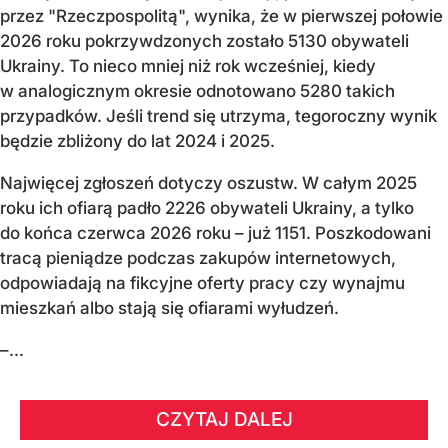
przez "Rzeczpospolitą", wynika, że w pierwszej połowie
2026 roku pokrzywdzonych zostało 5130 obywateli
Ukrainy. To nieco mniej niż rok wcześniej, kiedy
w analogicznym okresie odnotowano 5280 takich
przypadków. Jeśli trend się utrzyma, tegoroczny wynik
będzie zbliżony do lat 2024 i 2025.
Najwięcej zgłoszeń dotyczy oszustw. W całym 2025
roku ich ofiarą padło 2226 obywateli Ukrainy, a tylko
do końca czerwca 2026 roku – już 1151. Poszkodowani
tracą pieniądze podczas zakupów internetowych,
odpowiadają na fikcyjne oferty pracy czy wynajmu
mieszkań albo stają się ofiarami wyłudzeń.
–...
CZYTAJ DALEJ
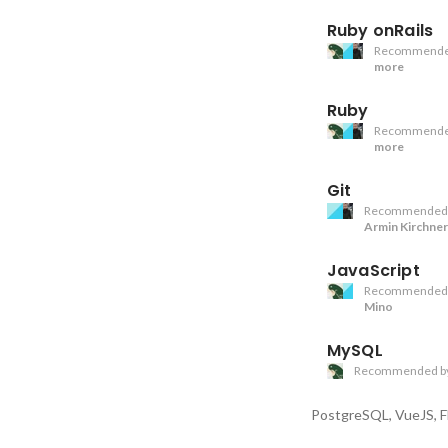
Ruby onRails
Recommende
more
Ruby
Recommende
more
Git
Recommended
Armin Kirchner
JavaScript
Recommended
Mino
MySQL
Recommended b
PostgreSQL, VueJS, F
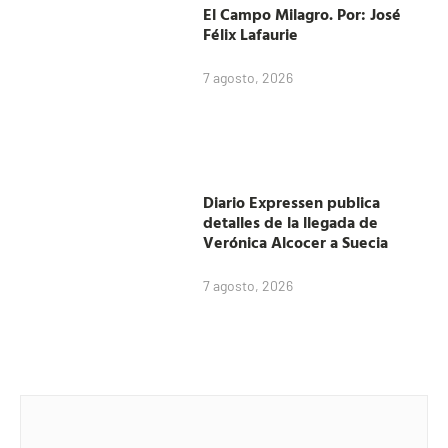
El Campo Milagro. Por: José
Félix Lafaurie
7 agosto, 2026
Diario Expressen publica
detalles de la llegada de
Verónica Alcocer a Suecia
7 agosto, 2026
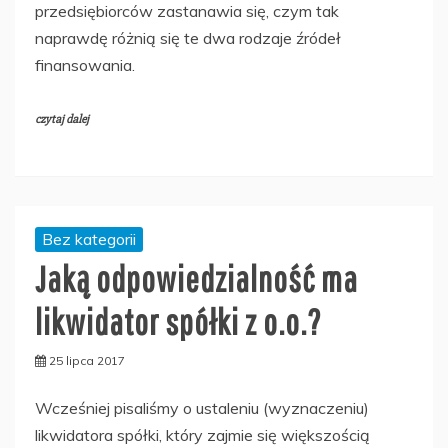
przedsiębiorców zastanawia się, czym tak
naprawdę różnią się te dwa rodzaje źródeł
finansowania.
czytaj dalej
Bez kategorii
Jaką odpowiedzialność ma
likwidator spółki z o.o.?
25 lipca 2017
Wcześniej pisaliśmy o ustaleniu (wyznaczeniu)
likwidatora spółki, który zajmie się większością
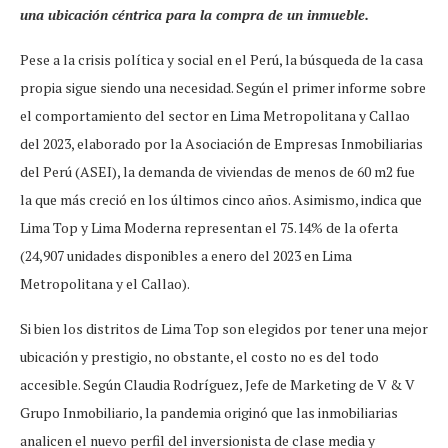
una ubicación céntrica para la compra de un inmueble.
Pese a la crisis política y social en el Perú, la búsqueda de la casa
propia sigue siendo una necesidad. Según el primer informe sobre
el comportamiento del sector en Lima Metropolitana y Callao
del 2023, elaborado por la Asociación de Empresas Inmobiliarias
del Perú (ASEI), la demanda de viviendas de menos de 60 m2 fue
la que más creció en los últimos cinco años. Asimismo, indica que
Lima Top y Lima Moderna representan el 75.14% de la oferta
(24,907 unidades disponibles a enero del 2023 en Lima
Metropolitana y el Callao).
Si bien los distritos de Lima Top son elegidos por tener una mejor
ubicación y prestigio, no obstante, el costo no es del todo
accesible. Según Claudia Rodríguez, Jefe de Marketing de V & V
Grupo Inmobiliario, la pandemia originó que las inmobiliarias
analicen el nuevo perfil del inversionista de clase media y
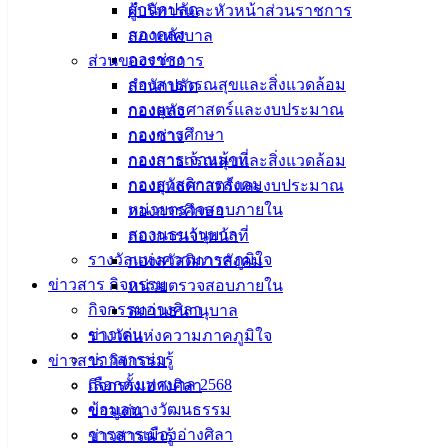
สำนักปลัด
ผู้บริหารและหัวหน้าส่วนราชการ
กองคลัง
สภาเทศบาล
กองช่าง
ส่วนของราชการ
กองสาธารณสุขและสิ่งแวดล้อม
สำนักปลัด
กองยุทธศาสตร์และงบประมาณ
กองคลัง
กองการศึกษา
กองช่าง
กองการเจ้าหน้าที่
กองสาธารณสุขและสิ่งแวดล้อม
กองสวัสดิการสังคม
กองยุทธศาสตร์และงบประมาณ
หน่วยตรวจสอบภายใน
กองการศึกษา
สถานธนานุบาล
กองการเจ้าหน้าที่
รางวัลแห่งความภาคภูมิใจ
กองสวัสดิการสังคม
ข่าวสาร กิจกรรม
หน่วยตรวจสอบภายใน
กิจกรรมอ่างศิลา
สถานธนานุบาล
ข่าวเด่น
รางวัลแห่งความภาคภูมิใจ
ข่าวสารน่ารู้
ข่าวสาร กิจกรรม
เลือกตั้งเทศบาล 2568
กิจกรรมอ่างศิลา
ข้อมูลทางวัฒนธรรม
ข่าวเด่น
วารสารเมืองอ่างศิลา
ข่าวสารน่ารู้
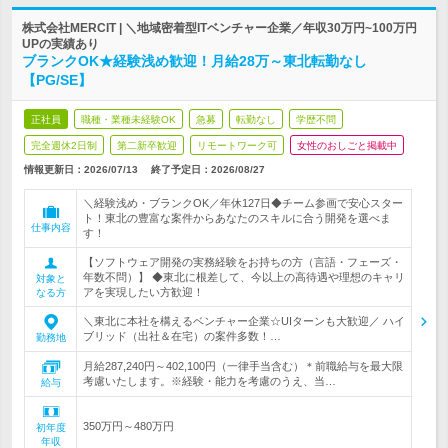
株式会社MERCIT | ＼地域密着型ITベンチャー企業／年収30万円~100万円
UPの実績あり
ブランクOK★経験浅め歓迎！月給28万～東北転勤なし
【PG/SE】
正社員
職種・業種未経験OK
急募
転勤なし
学歴不問
完全週休2日制
第二新卒歓迎
リモートワーク可
女性のおしごと掲載中
情報更新日：2026/07/13
終了予定日：
2026/08/27
＼経験浅め・ブランクOK／年休127日◆チーム参画で安心スター
ト！東北の豊富な案件からあなたのスキルに合う開発を選べま
仕事内容
す！
【ソフトウェア開発の実務経験をお持ちの方（言語・フェーズ・
年数不問）】 ◆東北に根差して、今以上の高待遇や理想のキャリ
対象と
アを実現したい方歓迎！
なる方
＼東北に本社を構えるベンチャー企業☆UIターンも大歓迎／ ハイ
ブリッド（出社＆在宅）の案件多数！…
勤務地
月給287,240円～402,100円（一律手当含む）＊前職給与を最大限
考慮いたします。※経験・能力を考慮のうえ、当…
給与
350万円～480万円
初年度
年収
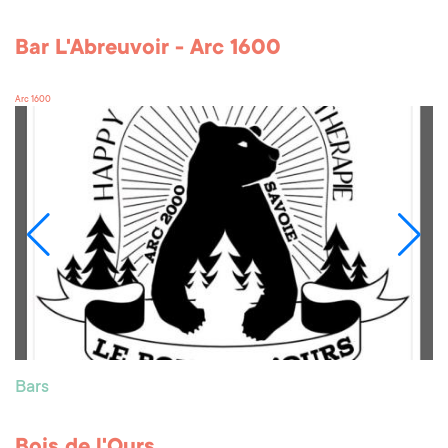
Bar L'Abreuvoir - Arc 1600
Arc 1600
Bars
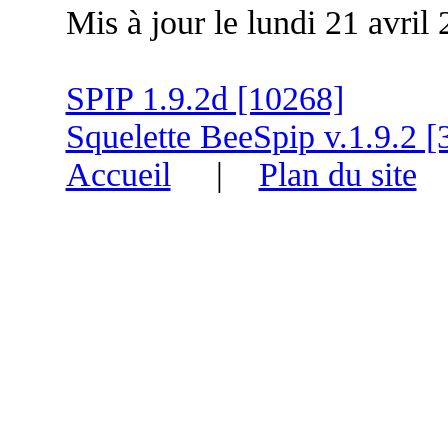
Mis à jour le lundi 21 avril
SPIP 1.9.2d [10268]
Squelette BeeSpip v.1.9.2 [
Accueil
|
Plan du site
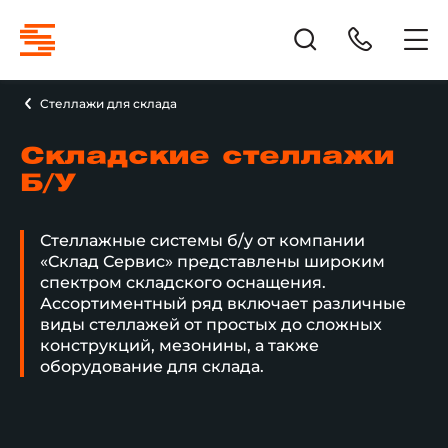
Cтеллажи для склада
Складские стеллажи
Б/У
Стеллажные системы б/у от компании
«Склад Сервис» представлены широким
спектром складского оснащения.
Ассортиментный ряд включает различные
виды стеллажей от простых до сложных
конструкций, мезонины, а также
оборудование для склада.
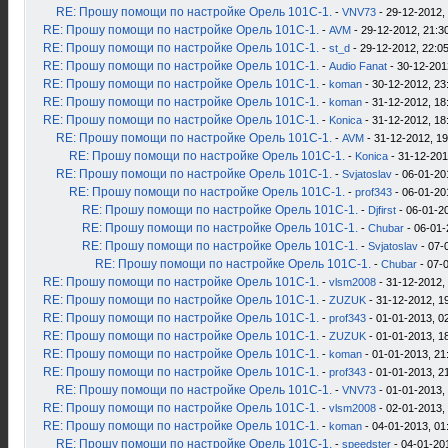
RE: Прошу помощи по настройке Орель 101С-1.
-
VNV73
- 29-12-2012,
RE: Прошу помощи по настройке Орель 101С-1.
-
AVM
- 29-12-2012, 21:3
RE: Прошу помощи по настройке Орель 101С-1.
-
st_d
- 29-12-2012, 22:0
RE: Прошу помощи по настройке Орель 101С-1.
-
Audio Fanat
- 30-12-201
RE: Прошу помощи по настройке Орель 101С-1.
-
koman
- 30-12-2012, 23
RE: Прошу помощи по настройке Орель 101С-1.
-
koman
- 31-12-2012, 18
RE: Прошу помощи по настройке Орель 101С-1.
-
Konica
- 31-12-2012, 18
RE: Прошу помощи по настройке Орель 101С-1.
-
AVM
- 31-12-2012, 19
RE: Прошу помощи по настройке Орель 101С-1.
-
Konica
- 31-12-201
RE: Прошу помощи по настройке Орель 101С-1.
-
Svjatoslav
- 06-01-20
RE: Прошу помощи по настройке Орель 101С-1.
-
prof343
- 06-01-20
RE: Прошу помощи по настройке Орель 101С-1.
-
Djfirst
- 06-01-2
RE: Прошу помощи по настройке Орель 101С-1.
-
Chubar
- 06-01-
RE: Прошу помощи по настройке Орель 101С-1.
-
Svjatoslav
- 07-
RE: Прошу помощи по настройке Орель 101С-1.
-
Chubar
- 07-
RE: Прошу помощи по настройке Орель 101С-1.
-
vlsm2008
- 31-12-2012,
RE: Прошу помощи по настройке Орель 101С-1.
-
ZUZUK
- 31-12-2012, 1
RE: Прошу помощи по настройке Орель 101С-1.
-
prof343
- 01-01-2013, 0
RE: Прошу помощи по настройке Орель 101С-1.
-
ZUZUK
- 01-01-2013, 1
RE: Прошу помощи по настройке Орель 101С-1.
-
koman
- 01-01-2013, 21
RE: Прошу помощи по настройке Орель 101С-1.
-
prof343
- 01-01-2013, 2
RE: Прошу помощи по настройке Орель 101С-1.
-
VNV73
- 01-01-2013,
RE: Прошу помощи по настройке Орель 101С-1.
-
vlsm2008
- 02-01-2013,
RE: Прошу помощи по настройке Орель 101С-1.
-
koman
- 04-01-2013, 01
RE: Прошу помощи по настройке Орель 101С-1.
-
speedster
- 04-01-20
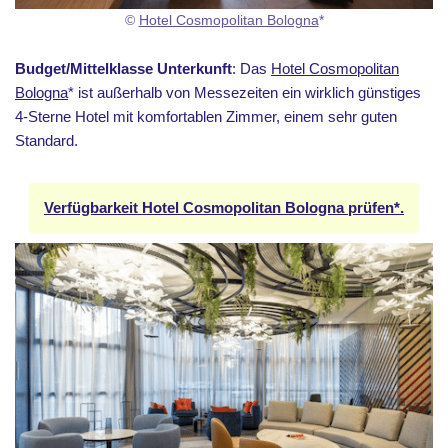
©
Hotel Cosmopolitan Bologna
*
Budget/Mittelklasse Unterkunft
: Das
Hotel Cosmopolitan
Bologna
* ist außerhalb von Messezeiten ein wirklich günstiges
4-Sterne Hotel mit komfortablen Zimmer, einem sehr guten
Standard.
Verfügbarkeit Hotel Cosmopolitan Bologna prüfen*.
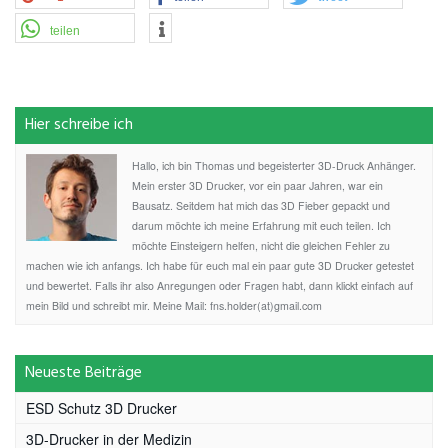
teilen
Hier schreibe ich
Hallo, ich bin Thomas und begeisterter 3D-Druck Anhänger.
Mein erster 3D Drucker, vor ein paar Jahren, war ein
Bausatz. Seitdem hat mich das 3D Fieber gepackt und
darum möchte ich meine Erfahrung mit euch teilen. Ich
möchte Einsteigern helfen, nicht die gleichen Fehler zu
machen wie ich anfangs. Ich habe für euch mal ein paar gute 3D Drucker getestet
und bewertet. Falls ihr also Anregungen oder Fragen habt, dann klickt einfach auf
mein Bild und schreibt mir. Meine Mail: fns.holder(at)gmail.com
Neueste Beiträge
ESD Schutz 3D Drucker
3D-Drucker in der Medizin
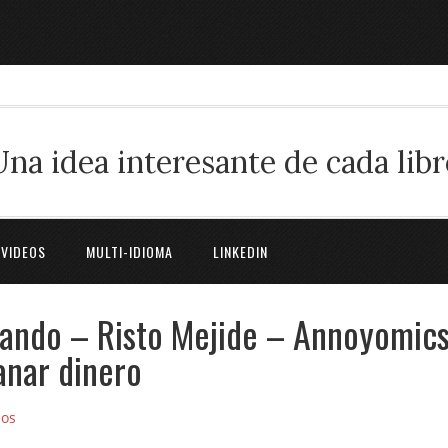
Una idea interesante de cada libr
 VIDEOS
MULTI-IDIOMA
LINKEDIN
ando – Risto Mejide – Annoyomics
anar dinero
ios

### Problem details
Once the lines of the entries containing the word "Hotel" have been counted, report the number alone.

### Task output
4